Alex Mans, Founder and CEO of FLYR Labs, explains the value The Revenue Operating System® can bring to an airline.

Why is The Revenue Operating System® crucial to the industry recovery?

In the last two years, all the data that feeds into an airline’s traditional revenue management system has been too noisy or sparse.

There have been new entrants, restructured carriers, and revamped networks. The market has been highly volatile and extremely competitive. You can’t rely on year-over-year averages or historical patterns.

Moreover, airlines have been capital and resource constrained and revenue management has not been top of the agenda. So, an airline’s understanding of its revenue potential has been getting worse when in fact its revenue potential is more important than ever.

Carriers need better forecasts and better pricing power. They also need more flexibility and improved retailing and distribution strategies. FLYR’s Revenue Operating System, Cirrus, gives them all of that and more.

 

What makes Cirrus stand out in the market?

Cirrus is a Revenue Operating System and not just a revenue management system. This is because it is not simply about optimizing revenue.

Its forecast accuracy and complementary decision support functions can help an airline plan its network, suggest the best way of spending marketing dollars to stimulate demand, maximize ancillary revenue opportunities, optimize for air cargo, and even give executive leadership reliable insights into what the quarters ahead will look like.
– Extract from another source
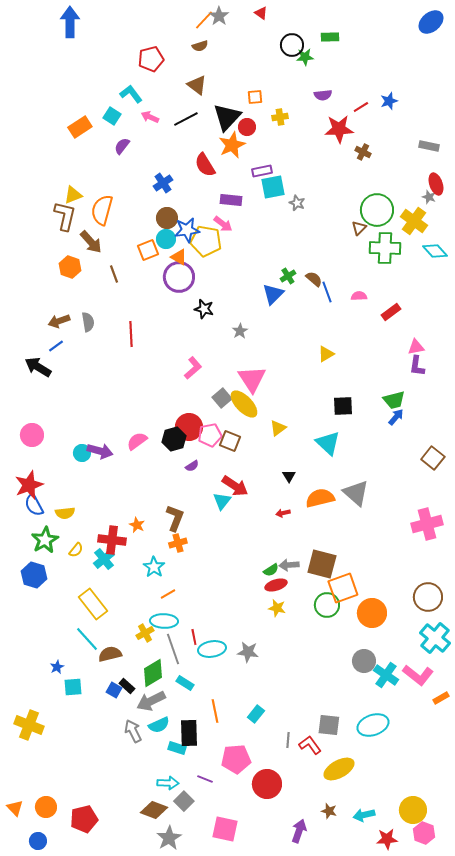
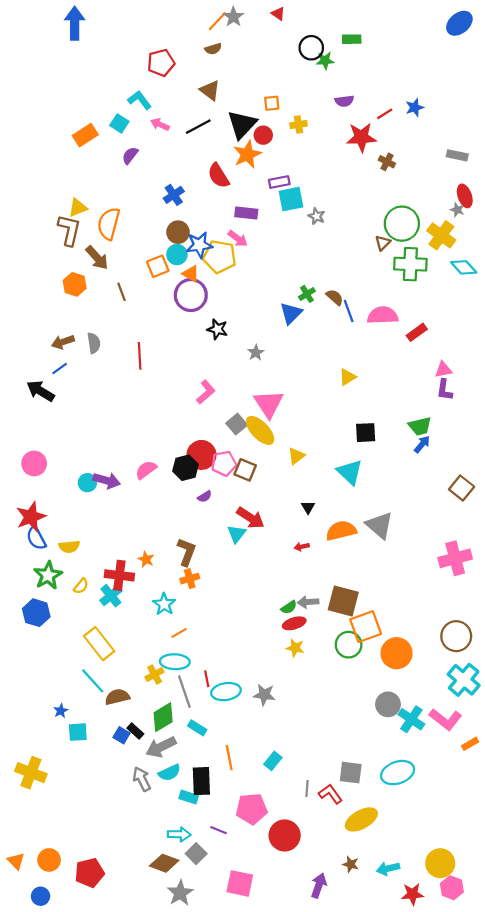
pink semicircle: (359, 296) -> (383, 315), size x1.8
It is the glue that aligns and binds commercial decisions.

 

Tell us about the product features.

Many years ago, we set out to create a consumer product. But after working with a few airlines, it was obvious that airlines faced a huge gap in revenue management capability and needed a modern approach to unlock their potential, in particular by leveraging deep learning and neural networks.

We realized there was an opportunity to leverage the huge amounts of data that airlines have to make more accurate forecasts and pricing decisions.

Traditional revenue management relies on bookings and inventory with human analysts dealing with everything else. But in a dynamic market, things change very quickly, and those limitations are a problem.

Cirrus can easily identify correlations in the network, meaning it ingests far more data points than the normal revenue management system—no matter where those data points may sit. It will know if a Boston-Los Angeles flight on a Tuesday morning follows similar patterns to a Miami-New York on a Saturday night. We can drive a ten-fold increase in the accuracy of our forecasts compared with other revenue management systems.

Cirrus also puts more than 95% of prices into the market without requiring human intervention. Normally, it is a human analyst setting prices through simple rules—if a market does this, do that with the price. But Cirrus comes to its own conclusions, trusted and affirmed by analysts, through its artificial intelligence capabilities.

This reduces the workload for an analyst and puts all the data and analysis under one interface. It means the analyst can concentrate on value-added services, such as working with other commercial teams in the airline. We’re now seeing revenue managers at our partner airlines regularly collaborating with scheduling and planning, marketing, cargo, and ancillary revenue management functions.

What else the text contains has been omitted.